------ Information supplied

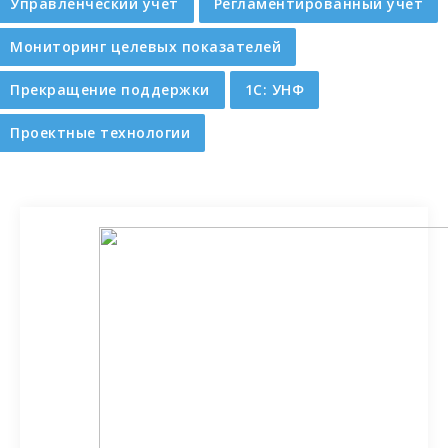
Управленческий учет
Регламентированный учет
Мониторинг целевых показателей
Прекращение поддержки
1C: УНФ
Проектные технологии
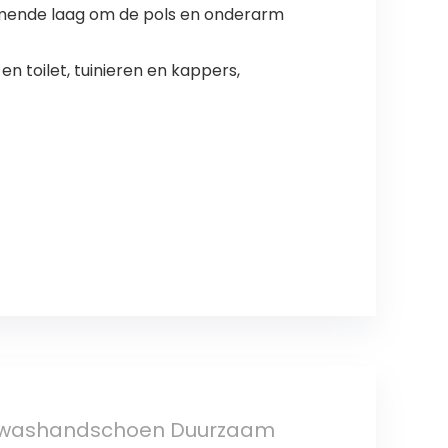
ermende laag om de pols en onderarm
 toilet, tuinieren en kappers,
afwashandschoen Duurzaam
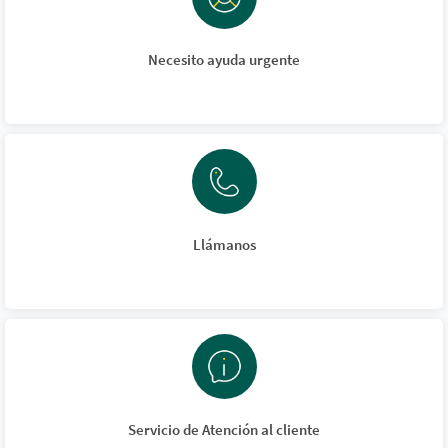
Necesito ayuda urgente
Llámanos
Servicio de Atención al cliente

------------
------ Information supplied

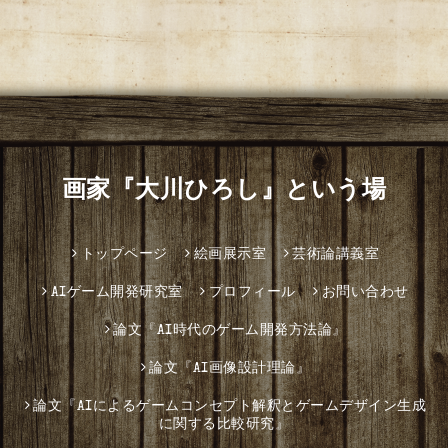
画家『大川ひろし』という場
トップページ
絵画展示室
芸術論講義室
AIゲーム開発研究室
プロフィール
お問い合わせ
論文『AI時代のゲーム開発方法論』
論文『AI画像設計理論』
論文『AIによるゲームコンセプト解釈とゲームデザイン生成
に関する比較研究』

------------

> _To do_
Where does "учет" appear in the records above? Copy each line that holds it.

> _Exercise solution_
Управленческий учет
Регламентированный учет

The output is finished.